My previous experience with automatic bread machines was with a compact, square-ish loaf pan machine (1.5 pound max). I bought it on clearance at K-mart in the mid-90's. It served us well until it stopped making good loaves (probably operator error), and then I lost the paddle. Back then, I couldn't hop on the web and order a replacement paddle, so I eventually pitched it.
When I saw this one, I liked the rectangular-shaped pan of this 2-lb max model, so I took the chance.

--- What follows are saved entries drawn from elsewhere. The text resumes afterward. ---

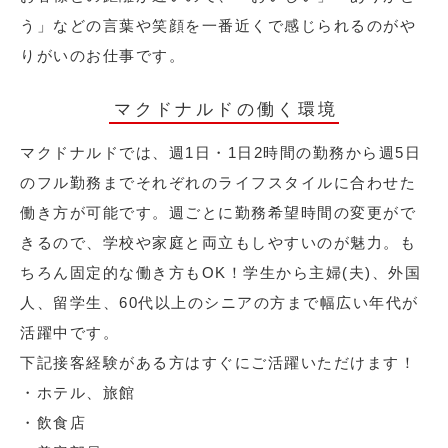
う」などの言葉や笑顔を一番近くで感じられるのがや
りがいのお仕事です。
マクドナルドの働く環境
マクドナルドでは、週1日・1日2時間の勤務から週5日
のフル勤務までそれぞれのライフスタイルに合わせた
働き方が可能です。週ごとに勤務希望時間の変更がで
きるので、学校や家庭と両立もしやすいのが魅力。も
ちろん固定的な働き方もOK！学生から主婦(夫)、外国
人、留学生、60代以上のシニアの方まで幅広い年代が
活躍中です。
下記接客経験がある方はすぐにご活躍いただけます！
・ホテル、旅館
・飲食店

I mentioned the wonky wording instructions, but everything else seems to be of great quality.
TIPS FOR BEST RESULTS:
(1) Ditch the goofy-shaped measuring spoon and measuring cup.
(2) Use a digital kitchen scale for all recipes.
(3) Use your kitchen measuring spoons. "Big spoon" = 1 tablespoon, "Small spoon" = 1 teaspoon
Measure water in grams on the scale. One tablespoon of butter is about 14 or 15 grams. Best results with bread flour. I use instant dry yeast from a big-box warehouse club.
I initially thought water temperature was the biggest variable to my results. The water should be warm, but putting the ingredients on a timer overnight, the water most definitely came back down to room temp. The loaves still turn out great. Timer method gives us the tallest 1.5 lb loaves we've baked so far (recipe 1 in the book, "soft white").
Great machine. I would buy it again!